Nada como lo que Agrianos o Scar podían reunir, pero era sustancial, aproximadamente diez veces el tamaño de Kieran.

Cuando una ola tan inmensa caía estrepitosamente con venganza, no muchos podían permanecer de pie, forzados al suelo con grietas y hendiduras adicionales en su armadura desgastada.

Las condiciones austeras de este campo de batalla se ganaron la problemática etiqueta que Kieran les dio.

Varias veces, su pie destruyó el suelo inestable incapaz de manejar su masa reforzada.

Esto le causó perder frecuentemente su equilibrio y defenderse con una postura defensiva descuidada.

Estos errores aparentemente benignos se acumularon en la mente inanimada del Comandante Caído, alimentando el tinte de desdén que se filtraba en su mirada curtida por la batalla.

A sus ojos, este oponente era una mancha en el campo de batalla, incluso si estaba luchando contra probabilidades abrumadoras.

—Inadecuado…

—la escalofriante voz del Comandante Caído resonó.

Su volumen era moderado, pero sus palabras desencadenaron un miedo innato que dormitaba en la esencia de los Gladiadores Caídos.

Despacio pero con seguridad, se estaba manifestando una autoridad agotadora entre estos lamentados enemigos.

A diferencia de los demás que reclamaban sus armas de la gama de fragmentos desgastados por el tiempo, el Comandante Caído recuperó su arma desde su interior.

Su casco se abrió, creando una repugnante boca inhumana que llevaba a una profundidad tenebrosa y expansiva.

Una espada larga para dos manos, con la mitad de su longitud irradiando con luz roja intensa, y la otra con el brillo frío de una sustancia metálica oscura, apareció.

Los ríos de sangre parecían llorar tras su aparición, pero fue breve, volviendo a un estado tranquilo poco después.

Evidentemente, este Comandante Caído necesitaba más autoridad.

Aún así, no se podía pasar por alto esta amenazante arma después de ver lo que el Comandante Caído podía hacer con ella.

A la distancia, un rayo de energía extraña, aparentemente una forma deformada de Maná, se precipitaba hacia Kieran.

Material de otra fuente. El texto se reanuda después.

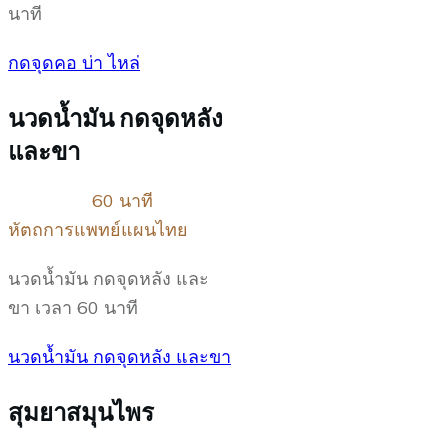
นาที
กดจุดคอ บ่า ไหล่
นวดน้ำมัน กดจุดหลัง
และขา
60 นาที
หัตถการแพทย์แผนไทย
นวดน้ำมัน กดจุดหลัง และ
ขา เวลา 60 นาที
นวดน้ำมัน กดจุดหลัง และขา
สุมยาสมุนไพร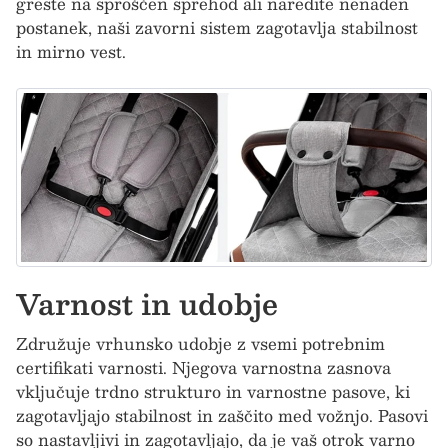
greste na sproščen sprehod ali naredite nenaden
postanek, naši zavorni sistem zagotavlja stabilnost
in mirno vest.
Varnost in udobje
Združuje vrhunsko udobje z vsemi potrebnim
certifikati varnosti. Njegova varnostna zasnova
vključuje trdno strukturo in varnostne pasove, ki
zagotavljajo stabilnost in zaščito med vožnjo. Pasovi
so nastavljivi in ​​zagotavljajo, da je vaš otrok varno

Al examinarla más de cerca, Kieran se dio cuenta de que era la energía recogida dentro de la espada del comandante.

—¡Ráfaga de Enfado!

—la reacción de Kieran fue rápida e instintiva, fomentada por los innumerables usos.

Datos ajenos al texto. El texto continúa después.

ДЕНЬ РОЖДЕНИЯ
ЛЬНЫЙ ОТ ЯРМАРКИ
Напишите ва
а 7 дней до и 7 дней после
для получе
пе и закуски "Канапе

Cuando se trataba de familiaridad, ninguna habilidad en el arsenal de Kieran superaba a Ráfaga de Enfado.

Esta familiaridad fue responsable de la capacidad de Kieran para desatar la habilidad tan rápido a pesar de su…

limitación.

El resultado fue casi el mismo en ambos lados, pero la niebla carmesí dejada por el ataque de Kieran era más densa y vibrante.

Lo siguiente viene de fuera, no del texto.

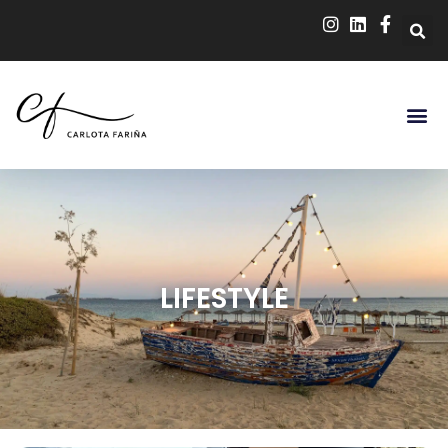
LIFESTYLE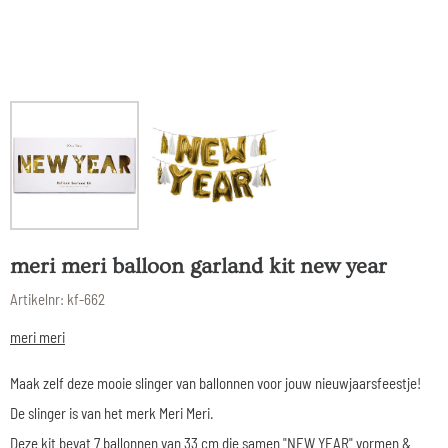
meri meri balloon garland kit new year
Artikelnr:
kf-662
meri meri
Maak zelf deze mooie slinger van ballonnen voor jouw nieuwjaarsfeestje!
De slinger is van het merk Meri Meri.
Deze kit bevat 7 ballonnen van 33 cm die samen "NEW YEAR" vormen &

Como comparar sangre vieja con sangre fresca.

Después de todo, esta Fantasmagoría de Guerra había existido durante mucho tiempo.

Quizás desde o antes del comienzo del evento del Coliseo Gladiador.

Sin embargo, Kieran no podía jactarse de su aparente superioridad.

Mientras que él había contraatacado con una habilidad, el ataque del Comandante Caído fue un golpe casual con su espada.

—Eliminar…

lo inadecuado…

—la voz chirriante del Comandante Caído se repitió, esta vez llevando un aluvión de resolución asesina.

Con una velocidad similar a la de teletransportarse, el Comandante Caído se movió con venganza anunciada.

¡Un depredador había comenzado indudablemente a cazar!